▸ **Your task**: Starting at the line that contains "Salamaka Desa", copy each line through the end of the listing below. Include both ends and output nothing more.

Data under study below:

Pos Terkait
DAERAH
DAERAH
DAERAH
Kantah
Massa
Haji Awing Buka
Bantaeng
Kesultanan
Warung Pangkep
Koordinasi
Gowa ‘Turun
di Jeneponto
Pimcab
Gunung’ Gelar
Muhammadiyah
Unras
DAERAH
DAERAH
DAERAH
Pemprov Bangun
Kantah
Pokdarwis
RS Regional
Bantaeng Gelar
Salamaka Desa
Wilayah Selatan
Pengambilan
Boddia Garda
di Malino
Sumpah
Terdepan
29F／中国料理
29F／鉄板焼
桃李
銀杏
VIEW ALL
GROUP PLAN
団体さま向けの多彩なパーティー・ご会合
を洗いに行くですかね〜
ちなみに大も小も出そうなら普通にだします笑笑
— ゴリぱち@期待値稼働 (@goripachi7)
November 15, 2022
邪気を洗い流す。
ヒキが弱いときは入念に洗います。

End of Data under study.

▸ **Task answer**:
Salamaka Desa
Wilayah Selatan
Pengambilan
Boddia Garda
di Malino
Sumpah
Terdepan
29F／中国料理
29F／鉄板焼
桃李
銀杏
VIEW ALL
GROUP PLAN
団体さま向けの多彩なパーティー・ご会合
を洗いに行くですかね〜
ちなみに大も小も出そうなら普通にだします笑笑
— ゴリぱち@期待値稼働 (@goripachi7)
November 15, 2022
邪気を洗い流す。
ヒキが弱いときは入念に洗います。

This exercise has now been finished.